Certes, les citoyens tunisiens n’avaient pas l’embarras du choix, avec pas moins de 227 partis sur la scène et leurs dirigeants, pour un but ou pour un autre, se prévalent d’être des leaders. Mais, au bout du compte, on ne trouve qu’une dizaine de partis dont les responsables font les clowns, parfois avec un esprit arrogant, et, d’autres fois, en se présentant dociles comme des brebis qui couvent leur bébés.

Le Covid, chez nous, est une manne, parce qu’il n’est pas aussi meurtrier que ces politiciens. Il n’a fait, heureusement, pas plus d’une centaine de victime, jusqu’à maintenant, alors que d’autres maladies, même bénignes, des erreurs médicales, des maladies chroniques ont fait plus de morts, surtout qu’il y a une pénurie de médicaments récurrente, que les hôpitaux sont tellement encombrés et que les médecins n’arrivent plus à diagnostiquer la véritable maladie, chez les patients qu’ils auscultent, par dizaines, chaque jour, dans des hôpitaux qui ne répondent pas au minimum nécessaire de matériel et de ressources humaines.

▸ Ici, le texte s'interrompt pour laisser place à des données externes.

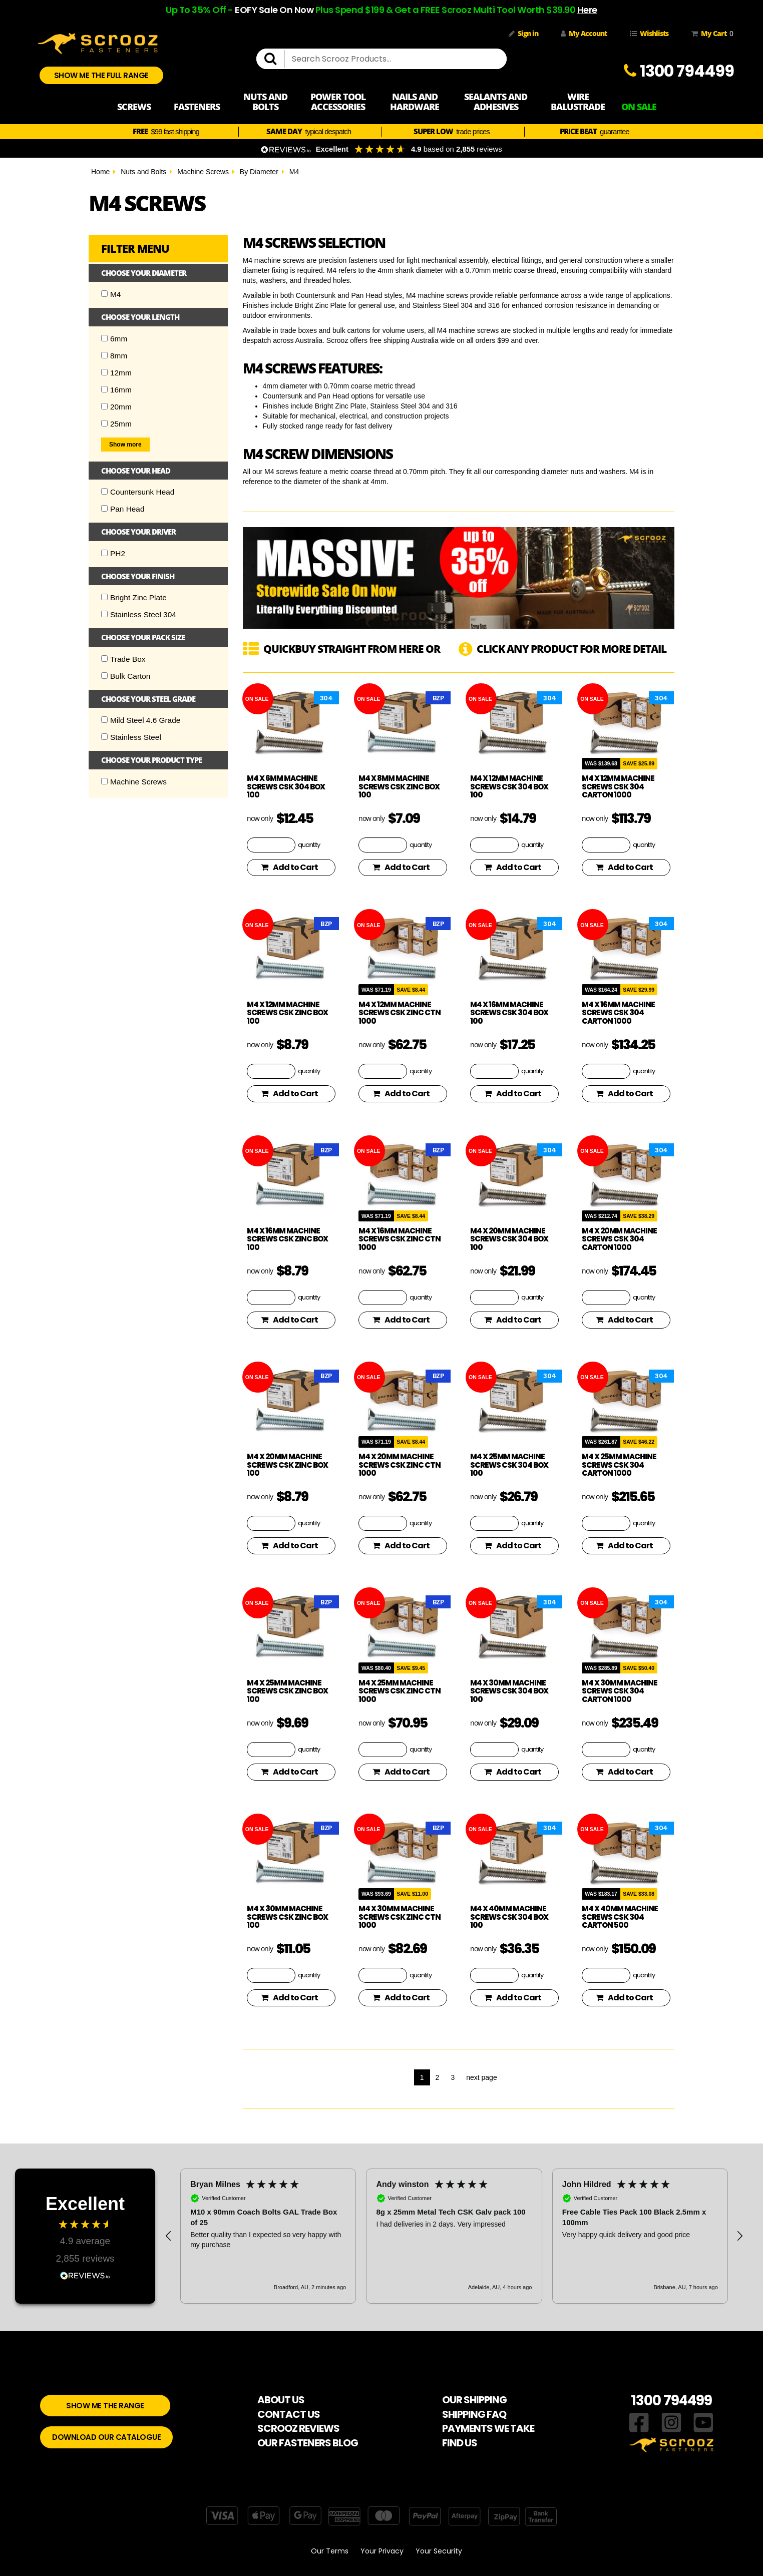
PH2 (113, 553)
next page (481, 2077)
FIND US (459, 2443)
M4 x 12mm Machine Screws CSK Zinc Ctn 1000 (399, 1012)
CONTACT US (288, 2414)
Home (100, 172)
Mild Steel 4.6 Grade (140, 720)
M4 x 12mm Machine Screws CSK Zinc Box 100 (287, 1012)
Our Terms (329, 2551)
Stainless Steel (131, 737)
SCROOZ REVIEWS (298, 2428)
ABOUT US (280, 2400)
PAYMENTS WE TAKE (488, 2428)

Mais, le pire, c’est que le stress de la vie quotidienne est en train de faire davantage de victimes, avec des morts par centaines et par milliers. Ces gens qui n’arrivent plus à boucler le mois avec leurs salaires, ces pères de familles qui n’arrivent plus à acheter un kilo de viande pour leurs enfants, ces fonctionnaires et ces salariés qui n’arrivent pas à boucler le mois, avec des salaires de misère, cette dégradation du pouvoir d’achat qui ne permet plus aux commerçants d’écouler leurs marchandises… C’est le pire des crimes que nos pouvoirs publics sont en train de commettre.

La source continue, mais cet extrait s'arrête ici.